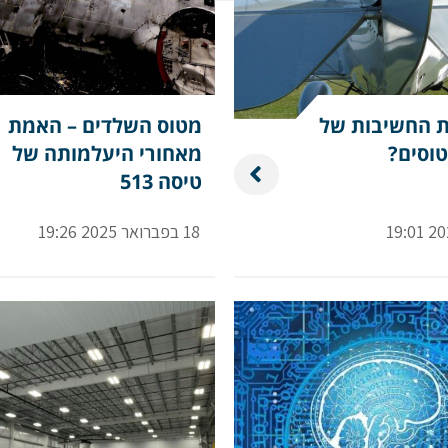
 החשיבות של
מטוס השלדים – האמת
וסים?
מאחורי היעלמותה של
טיסה 513
18 בפברואר 2025 19:26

• [AIM OF THE EXERCISE] You need to copy every entry exactly, taking out only the pictures.

• [SOLUTION FOR THIS PROBLEM]
 החשיבות של
מטוס השלדים – האמת
וסים?
מאחורי היעלמותה של
טיסה 513
18 בפברואר 2025 19:26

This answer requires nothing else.